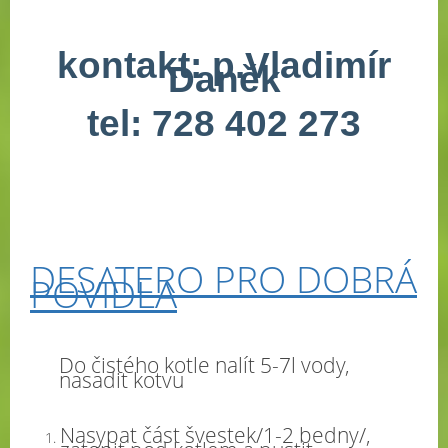
kontakt: p.Vladimír
Daněk
tel: 728 402 273
DESATERO PRO DOBRÁ
POVIDLA
Do čistého kotle nalít 5-7l vody,
nasadit kotvu
Nasypat část švestek/1-2 bedny/,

* * * * * * * * *

**Exercise goal**
Restate exactly the lines running from the line with "Do čistého kotle" to the end of the entries above, both ends included.

**Task result**
Do čistého kotle nalít 5-7l vody,
nasadit kotvu
Nasypat část švestek/1-2 bedny/,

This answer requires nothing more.